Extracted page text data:

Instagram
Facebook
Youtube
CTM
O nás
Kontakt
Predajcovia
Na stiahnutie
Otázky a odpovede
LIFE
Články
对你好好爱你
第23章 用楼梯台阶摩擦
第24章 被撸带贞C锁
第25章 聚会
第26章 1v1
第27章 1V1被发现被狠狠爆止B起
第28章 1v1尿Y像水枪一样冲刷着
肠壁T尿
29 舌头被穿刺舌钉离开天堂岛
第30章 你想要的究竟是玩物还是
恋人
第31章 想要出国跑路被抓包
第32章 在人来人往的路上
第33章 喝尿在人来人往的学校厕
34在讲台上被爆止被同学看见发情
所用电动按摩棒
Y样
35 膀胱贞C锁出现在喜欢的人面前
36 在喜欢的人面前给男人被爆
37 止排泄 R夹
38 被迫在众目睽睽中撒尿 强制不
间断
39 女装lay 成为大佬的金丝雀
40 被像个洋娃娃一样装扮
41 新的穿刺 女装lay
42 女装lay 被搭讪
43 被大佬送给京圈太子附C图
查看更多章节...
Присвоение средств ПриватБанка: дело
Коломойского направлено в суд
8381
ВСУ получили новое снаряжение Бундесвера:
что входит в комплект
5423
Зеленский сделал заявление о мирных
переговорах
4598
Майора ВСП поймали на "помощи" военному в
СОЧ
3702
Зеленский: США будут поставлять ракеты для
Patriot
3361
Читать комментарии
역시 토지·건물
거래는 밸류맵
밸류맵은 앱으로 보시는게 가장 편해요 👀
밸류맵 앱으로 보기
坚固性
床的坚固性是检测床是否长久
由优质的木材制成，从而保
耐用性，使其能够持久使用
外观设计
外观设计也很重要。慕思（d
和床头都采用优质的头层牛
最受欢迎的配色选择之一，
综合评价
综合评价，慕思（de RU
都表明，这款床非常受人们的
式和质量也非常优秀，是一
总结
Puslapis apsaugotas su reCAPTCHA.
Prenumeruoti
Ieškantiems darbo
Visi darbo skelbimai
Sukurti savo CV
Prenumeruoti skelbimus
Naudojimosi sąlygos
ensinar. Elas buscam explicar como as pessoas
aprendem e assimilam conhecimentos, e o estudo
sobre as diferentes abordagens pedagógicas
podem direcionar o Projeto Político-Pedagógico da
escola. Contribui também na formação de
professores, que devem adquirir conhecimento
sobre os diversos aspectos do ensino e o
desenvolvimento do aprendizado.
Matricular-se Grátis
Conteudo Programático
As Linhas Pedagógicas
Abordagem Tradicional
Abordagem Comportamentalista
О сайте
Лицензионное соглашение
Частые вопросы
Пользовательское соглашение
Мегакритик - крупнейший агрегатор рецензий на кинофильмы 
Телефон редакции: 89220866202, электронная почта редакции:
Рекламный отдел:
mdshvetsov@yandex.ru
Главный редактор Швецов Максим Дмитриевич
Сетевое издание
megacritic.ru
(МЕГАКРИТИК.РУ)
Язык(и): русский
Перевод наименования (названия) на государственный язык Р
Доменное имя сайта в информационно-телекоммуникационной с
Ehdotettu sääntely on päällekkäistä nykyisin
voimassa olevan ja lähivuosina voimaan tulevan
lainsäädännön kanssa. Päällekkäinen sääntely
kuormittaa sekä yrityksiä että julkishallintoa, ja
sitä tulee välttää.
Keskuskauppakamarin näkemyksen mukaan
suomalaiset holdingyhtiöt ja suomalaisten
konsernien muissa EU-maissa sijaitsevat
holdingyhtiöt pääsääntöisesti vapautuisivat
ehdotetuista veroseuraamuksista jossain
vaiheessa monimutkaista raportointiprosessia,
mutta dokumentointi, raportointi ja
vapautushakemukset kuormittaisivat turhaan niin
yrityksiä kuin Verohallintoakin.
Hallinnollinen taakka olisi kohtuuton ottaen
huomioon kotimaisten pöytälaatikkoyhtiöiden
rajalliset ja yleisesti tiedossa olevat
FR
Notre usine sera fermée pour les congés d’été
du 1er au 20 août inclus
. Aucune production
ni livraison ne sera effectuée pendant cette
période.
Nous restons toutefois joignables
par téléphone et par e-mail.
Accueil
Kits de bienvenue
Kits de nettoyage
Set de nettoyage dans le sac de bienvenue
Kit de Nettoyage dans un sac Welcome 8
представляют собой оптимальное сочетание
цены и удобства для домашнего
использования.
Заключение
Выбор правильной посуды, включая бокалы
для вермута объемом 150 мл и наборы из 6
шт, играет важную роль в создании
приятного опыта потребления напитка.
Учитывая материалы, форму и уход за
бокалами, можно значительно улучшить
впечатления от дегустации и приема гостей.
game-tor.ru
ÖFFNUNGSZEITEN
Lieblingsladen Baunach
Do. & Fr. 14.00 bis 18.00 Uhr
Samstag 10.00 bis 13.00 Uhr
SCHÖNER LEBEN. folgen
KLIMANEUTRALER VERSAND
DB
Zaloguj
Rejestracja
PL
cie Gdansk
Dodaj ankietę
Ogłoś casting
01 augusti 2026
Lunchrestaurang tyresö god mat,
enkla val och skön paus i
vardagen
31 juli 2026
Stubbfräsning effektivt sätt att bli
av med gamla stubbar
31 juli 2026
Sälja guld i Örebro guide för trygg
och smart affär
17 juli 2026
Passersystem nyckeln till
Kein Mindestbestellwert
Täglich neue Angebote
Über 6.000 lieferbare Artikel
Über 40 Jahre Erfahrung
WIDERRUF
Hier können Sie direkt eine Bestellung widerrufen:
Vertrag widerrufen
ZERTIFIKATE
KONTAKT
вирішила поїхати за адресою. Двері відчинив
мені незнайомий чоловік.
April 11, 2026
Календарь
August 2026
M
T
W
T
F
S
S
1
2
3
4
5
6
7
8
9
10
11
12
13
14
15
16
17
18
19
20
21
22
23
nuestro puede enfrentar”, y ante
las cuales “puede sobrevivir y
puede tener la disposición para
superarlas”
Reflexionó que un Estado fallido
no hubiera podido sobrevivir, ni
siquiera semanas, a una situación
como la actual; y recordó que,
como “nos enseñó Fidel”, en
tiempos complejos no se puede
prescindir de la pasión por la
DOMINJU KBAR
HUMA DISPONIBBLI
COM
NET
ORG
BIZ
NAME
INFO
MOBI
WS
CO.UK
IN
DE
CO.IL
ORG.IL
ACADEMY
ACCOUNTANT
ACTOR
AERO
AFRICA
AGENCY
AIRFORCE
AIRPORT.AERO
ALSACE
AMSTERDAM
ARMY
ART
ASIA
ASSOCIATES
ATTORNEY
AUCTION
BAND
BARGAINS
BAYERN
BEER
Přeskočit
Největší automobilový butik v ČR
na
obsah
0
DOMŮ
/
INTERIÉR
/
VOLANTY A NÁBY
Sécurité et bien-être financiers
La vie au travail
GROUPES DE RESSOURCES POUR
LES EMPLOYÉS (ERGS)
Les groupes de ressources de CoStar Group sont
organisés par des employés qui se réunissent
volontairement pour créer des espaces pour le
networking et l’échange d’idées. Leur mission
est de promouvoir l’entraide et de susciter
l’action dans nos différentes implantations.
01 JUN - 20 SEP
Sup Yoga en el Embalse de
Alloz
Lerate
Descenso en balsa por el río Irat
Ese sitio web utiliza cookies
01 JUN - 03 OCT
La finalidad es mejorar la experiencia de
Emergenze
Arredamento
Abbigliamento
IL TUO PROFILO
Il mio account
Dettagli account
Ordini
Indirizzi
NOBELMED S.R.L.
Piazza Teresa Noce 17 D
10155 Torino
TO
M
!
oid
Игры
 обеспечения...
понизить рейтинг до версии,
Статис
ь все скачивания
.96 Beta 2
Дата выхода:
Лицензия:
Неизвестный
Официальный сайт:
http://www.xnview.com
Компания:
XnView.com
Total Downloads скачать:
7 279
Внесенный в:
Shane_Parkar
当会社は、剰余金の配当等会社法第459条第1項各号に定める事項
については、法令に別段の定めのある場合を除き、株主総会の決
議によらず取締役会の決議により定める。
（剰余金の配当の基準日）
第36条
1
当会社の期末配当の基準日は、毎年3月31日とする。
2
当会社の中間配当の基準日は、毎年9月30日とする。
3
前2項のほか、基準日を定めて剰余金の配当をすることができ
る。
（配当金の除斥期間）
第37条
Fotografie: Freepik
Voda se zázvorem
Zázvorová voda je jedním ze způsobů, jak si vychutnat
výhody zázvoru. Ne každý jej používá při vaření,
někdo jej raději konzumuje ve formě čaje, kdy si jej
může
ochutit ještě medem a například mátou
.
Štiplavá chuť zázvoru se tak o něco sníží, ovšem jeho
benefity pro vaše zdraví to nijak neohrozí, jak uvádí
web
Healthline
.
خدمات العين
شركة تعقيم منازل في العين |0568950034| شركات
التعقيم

Work instructions
Respond with a number only, please: how many lines in this data include the word "Kits".

Completed task
2